The register was under a four foot black boulder--of different substance than the granite summit "block." The SPS canister was stuffed full of books and scraps of paper, all full. I didn't think to carry an empty book with me. I found a blank space on the back of a book placed by RJ Secor in 1986, and signed that.
I started down at 1351 and reached the car around 16:15, but not before a little excitement: two dogs and two bears. First was a runt of a dog who expressed a distaste for my hat, as translated by her owner. She, the dog that is, refused to be friendly, and as I turned to leave, leapt and bit me. I have since thought of a few alternative messages I might have passed to the owner...

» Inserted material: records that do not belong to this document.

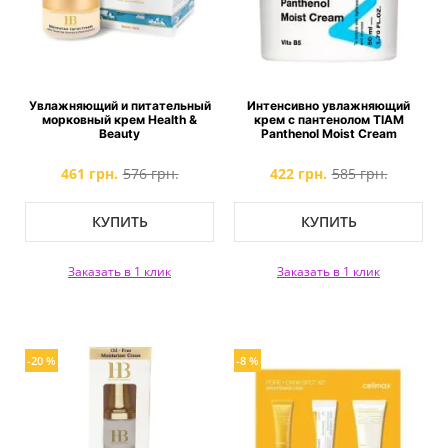
Увлажняющий и питательный
Интенсивно увлажняющий
морковный крем Health &
крем с пантенолом TIAM
Beauty
Panthenol Moist Cream
461 грн.
576 грн.
422 грн.
585 грн.
КУПИТЬ
КУПИТЬ
Заказать в 1 клик
Заказать в 1 клик
-20 %
-8 %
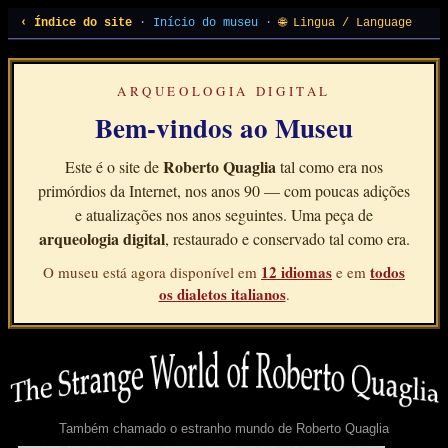
‹ Índice do site
·
Início do museu
·
🌐 Lingua / Language
ARQUEOLOGIA DIGITAL
Bem-vindos ao Museu
Roberto Quaglia
Este é o site de
tal como era nos
primórdios da Internet, nos anos 90 — com poucas adições
e atualizações nos anos seguintes. Uma peça de
arqueologia digital
, restaurado e conservado tal como era.
12 idiomas
todos
O museu está agora disponível em
e em
os dialetos italianos
.
Também chamado o estranho mundo de Roberto Quaglia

Next was a fuzzy little black dog who was so excited to be in the wilderness that he ran right past without stopping to say hello. Being now .goosey about dogs, I didn't mind.
So I continued down the hill. In a few hundred yards, I encountered a black bear ripping up a log next to the trail. Wishing to take no chances with this one, I requested she please stand aside, at the top of my lungs. She immediately complied. As she bowled up the hill,I noticed two miniature black ears following like periscopes through the underbrush. Mama stopped at the first tree and sent her cub about six feet up. He was quite small, not more than a foot and a half at the shoulder. His tree was too close for my comfort (probably mama's, too). We all stood there staring at each other. More conversation by me caused the cub to climb even higher in his tree and mama to retreat very little; and I thought: "hmm, this is not working..." It occurred to me that if I stood very still and said nothing, perhaps the cub would rejoin mama. That worked! As soon as he did, I suggested to mama that she might be happier farther up the hill. She agreed. Last I saw them, mama was charging up the hill through the underbrush with cubster close on her heels. As I passed her log, I sincerely hoped that she had only one cub. All of this probably 500 feet in elevation above Squaw Valley.
Back to the car around 1615; rolling from Squaw at 1705; home at 1955, happy to check another peak off three lists. Another great day hike. Good views, interesting wildlife. Why didn't I take a picture of the bears? a chance of a lifetime. Did I mention the Golden Eagle riding the air currents above the Granite Chief Wilderness? or the profusion of wildflowers?